= 1719 in piracy =

See also 1718 in piracy, 1720 in piracy, 1719 and Timeline of piracy.

==Events==
- July 2 – The King's Pardon is no longer available.

===Caribbean Sea===
- Late February – Charles Vane's sloop is wrecked in the Bay of Honduras by a waterspout. Most of the pirates are drowned, and Vane is stranded on an island. He is rescued some weeks later, but is subsequently recognized and turned over to the constabulary in Jamaica.
- February – early May – John Rackham's pirates bury their treasure on the Island of Princes. They then await news of the King's Pardon, but are instead attacked by two English sloops out of Jamaica. Their ship Kingston is captured, but the pirates escape inland into Cuba.
- May – Rackham and his crew are belatedly granted the King's Pardon by Governor Woodes Rogers at New Providence.

===South America===
- September – Bartholomew Roberts' pirates overcome a Portuguese merchantman off Bahia and pillage 40,000 gold moidores and many jewels.
- November – Captain Robert Semple in the Flying King and Captain Robert Lane in the Queen Ann's Revenge attack Portuguese shipping off Brazil. A Portuguese man-of-war gives chase; Queen Anne's Revenge escapes but wrecks on the coast, while Flying King is driven ashore and 38 of the pirates are hanged.

===Indian Ocean===
- June–July – Captain Condent in the Flying Dragon arrives in Madagascar, rescuing some of Halsey's old crew.

===West Africa===
- February–March – Howell Davis makes an unsuccessful assault against the Portuguese fort on Maio in the Cape Verde islands.
- March 25 – June 27 – Edward England cruises from the Gambia River to Cape Corso in the full-rigged ship Royal James (formerly Pearll), capturing nine vessels en route, and recruiting 55 men into his crew.

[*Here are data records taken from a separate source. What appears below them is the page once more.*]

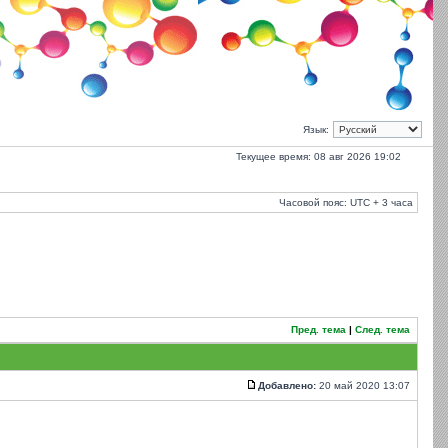
Язык:
Текущее время: 08 авг 2026 19:02
Часовой пояс: UTC + 3 часа
Пред. тема
|
След. тема
Добавлено:
20 май 2020 13:07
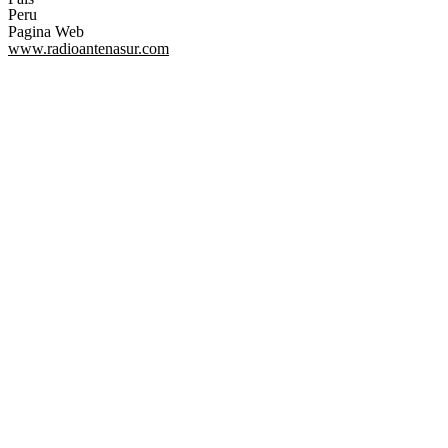
Peru
Pagina Web
www.radioantenasur.com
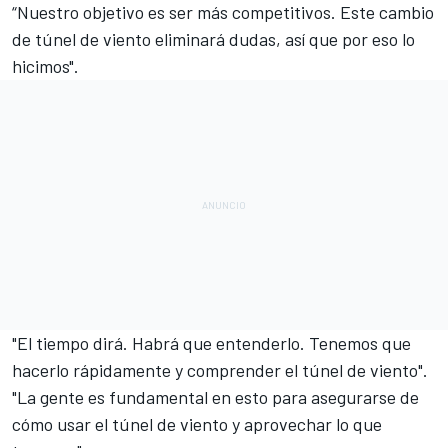
“Nuestro objetivo es ser más competitivos. Este cambio
de túnel de viento eliminará dudas, así que por eso lo
hicimos".
"El tiempo dirá. Habrá que entenderlo. Tenemos que
hacerlo rápidamente y comprender el túnel de viento".
"La gente es fundamental en esto para asegurarse de
cómo usar el túnel de viento y aprovechar lo que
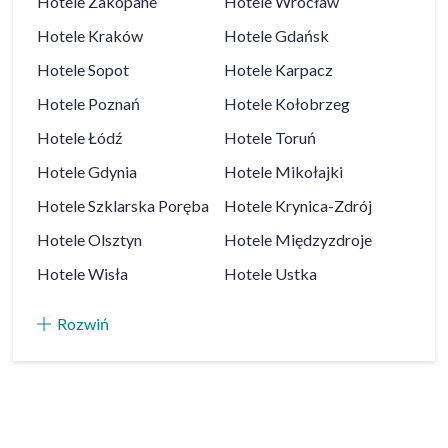
Hotele
Zakopane
Hotele
Wrocław
Hotele
Kraków
Hotele
Gdańsk
Hotele
Sopot
Hotele
Karpacz
Hotele
Poznań
Hotele
Kołobrzeg
Hotele
Łódź
Hotele
Toruń
Hotele
Gdynia
Hotele
Mikołajki
Hotele
Szklarska Poręba
Hotele
Krynica-Zdrój
Hotele
Olsztyn
Hotele
Międzyzdroje
Hotele
Wisła
Hotele
Ustka
Rozwiń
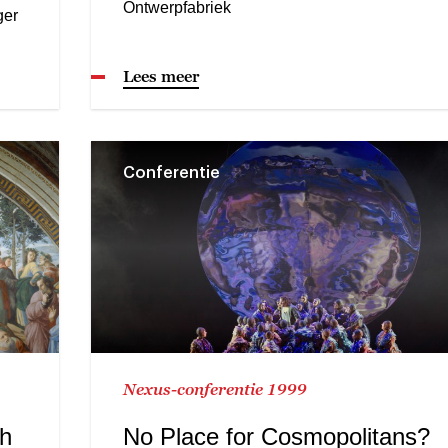
Ontwerpfabriek
ger
Lees meer
Conferentie
Nexus-conferentie 1999
th
No Place for Cosmopolitans?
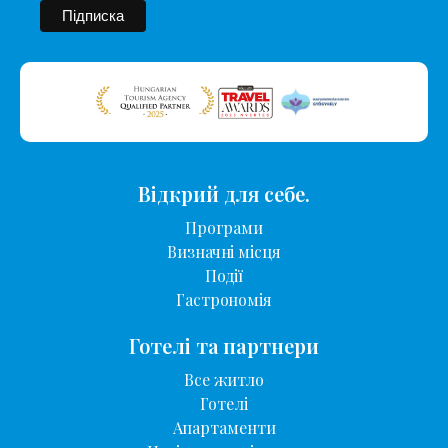
Відкрий для себе.
Програми
Визначні місця
Події
Гастрономія
Готелі та партнери
Все житло
Готелі
Апартаменти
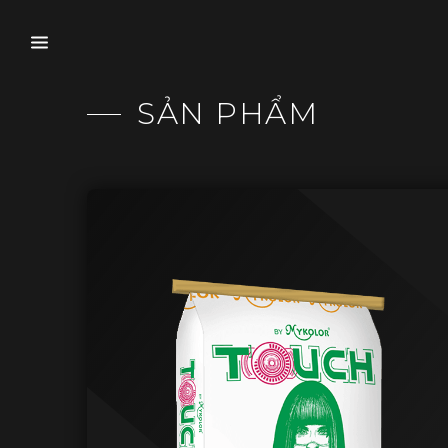
SẢN PHẨM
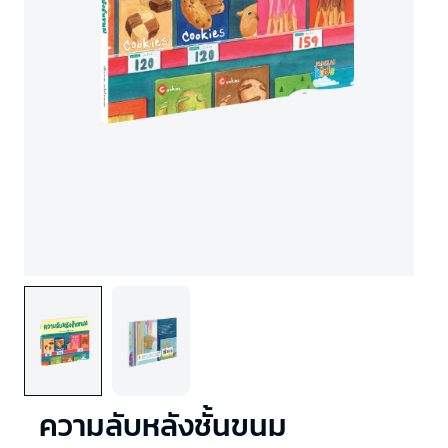
ความลับหลังชั้นขนม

Four of the captured vessels are burnt, and two are commandeered to start new pirate crews.
- March – Howell Davis plunders Gambia Castle without the loss of a man, stealing £2,000 worth of bar gold. Davis then joins with Olivier Levasseur and Thomas Cocklyn to attack the fort on Bunce Island in Sierra Leone, driving the garrison away.
- April 1 – The Bird Galley is captured by Thomas Cocklyn's pirates in the mouth of the Rokel River in Sierra Leone, and her captain, William Snelgrave, taken prisoner by Cocklyn and his confederates, Howell Davis and Olivier Levasseur ("La Buse"). Snelgrave's account of his captivity will become one of the major primary sources on pirate life.
- May – Howell Davis sails eastward along the Guinea Coast from Sierra Leone to Anomabu, taking eight vessels, including the Princess, whose mate, Bartholomew Roberts, is forced to join the pirates. Another of the victims is a thirty-gun Dutch ship, which Davis commandeers and renames the Rover. A third contains the Dutch governor of Accra, and yields over £15,000 in booty.
- Summer – Captain England attacks two ships in the roadstead of Cape Coast Castle with a fire ship, but is beaten off. England's men then careen and stay in an African town, and provoking a conflict with the inhabitants, the pirates attack and set the town afire. England then sails for Madagascar.
- June – Howell Davis ransacks a French ship in the harbor of Príncipe. He then tries to kidnap the Portuguese governor of Príncipe, but is found out and killed in an ambush. His men elect Bartholomew Roberts to succeed him. Roberts and his pirates attack the governor's castle, drive away the garrison, dismount the cannon, and burn the castle. They also burn two Portuguese ships in the harbor. Roberts then captures two vessels on the Guinea Coast, and sails for Brazil.

==Deaths==
- June – Howell Davis, pirate captain.
- November – Robert Semple and Robert Lane, pirate captains.